Existence of closed subset of positive measure

Question

Suppose that $\psi(A)>0$ where $\psi$ is some measure and $A$ is an open set. Is it true that we can always find a closed set such that $B \subseteq A$ and $\psi(B)>0$?

This is a follow up to the previous question:

closed subset that has the same size

Answer 1

If $\psi$ is a Radon measure, then $\psi(A)=\sup\{\psi(K): K\subseteq A, K~\text{is compact}\}$.

In Hausdorff space, compact set is closed.

Answer 2

I assume you are taking $\psi = \mathcal{L}$, the Lebesgue measure.

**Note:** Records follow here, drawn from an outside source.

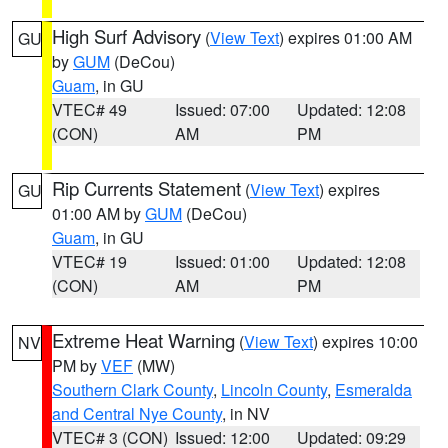
High Surf Advisory
(
View Text
) expires 01:00 AM
GU
by
GUM
(DeCou)
Guam
, in GU
VTEC# 49
Issued: 07:00
Updated: 12:08
(CON)
AM
PM
Rip Currents Statement
(
View Text
) expires
GU
01:00 AM by
GUM
(DeCou)
Guam
, in GU
VTEC# 19
Issued: 01:00
Updated: 12:08
(CON)
AM
PM
Extreme Heat Warning
(
View Text
) expires 10:00
NV
PM by
VEF
(MW)
Southern Clark County
,
Lincoln County
,
Esmeralda
and Central Nye County
, in NV
VTEC# 3 (CON)
Issued: 12:00
Updated: 09:29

I would say no for a general topology, for instance if we equip $\mathbb{R}$ with the topology induced by the closed sets as follows: $C$ closed if and only if $C$ is finite of $C=\mathbb{R}$ or $\emptyset$ (check that these are closed), then clearly $(0,1)$ is open but every closed subset is finite and hence has measure zero.

On the other side, if we take the standard topology then yes. Let $A, \psi(A)>0$ be open, so that $A\neq \emptyset$. Since a basis is made of balls, then there is $x\in A, r>0$ such that $B_r(x)\subset A$, so $\overline{B_{r/2}(x)}\subset A$ and $\psi(\overline{B_{r/2}(x)})>0$.